INPUT MATERIAL

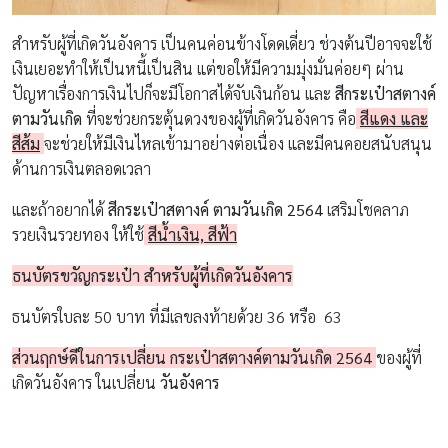
สำหรับผู้ที่เกิดวันอังคาร เป็นคนค่อนข้างโดดเดี่ยว ช่วงต้นปีอาจจะใช้
เงินเยอะทำให้เป็นหนี้เป็นสิน แต่ขอให้มีความมุ่งมั่นค่อยๆ ผ่าน
ปัญหาเรื่องการเงินไปก็จะมีโอกาสได้จับเงินก้อน และ
สีกระเป๋าสตางค์
ตามวันเกิด
ที่จะช่วยกระตุ้นดวงของผู้ที่เกิดวันอังคาร คือ
สีแดง และ
สีส้ม
จะช่วยให้มีเงินไหลเข้ามาอย่างต่อเนื่อง และมีคนคอยสนับสนุน
ด้านการเงินตลอดเวลา
และถ้าอยากได้
สีกระเป๋าสตางค์ ตามวันเกิด 2564
เสริมโชคลาภ
รวยเงินรวยทอง ให้ใช้
สีน้ำเงิน, สีฟ้า
ธนบัตรขวัญกระเป๋า สำหรับผู้ที่เกิดวันอังคาร
ธนบัตรใบละ 50 บาท ที่มีเลขลงท้ายด้วย 36 หรือ 63
ส่วนฤกษ์ดีในการเปลี่ยน กระเป๋าสตางค์ตามวันเกิด 2564
ของผู้ที่
เกิดวันอังคาร ในเปลี่ยน
วันอังคาร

TASK PROMPT
From the line with "ธนบัตรขวัญกระเ" to the final line of the data above, please reproduce every line exactly and add nothing.

SOLUTION TO THIS PROBLEM
ธนบัตรขวัญกระเป๋า สำหรับผู้ที่เกิดวันอังคาร
ธนบัตรใบละ 50 บาท ที่มีเลขลงท้ายด้วย 36 หรือ 63
ส่วนฤกษ์ดีในการเปลี่ยน กระเป๋าสตางค์ตามวันเกิด 2564
ของผู้ที่
เกิดวันอังคาร ในเปลี่ยน
วันอังคาร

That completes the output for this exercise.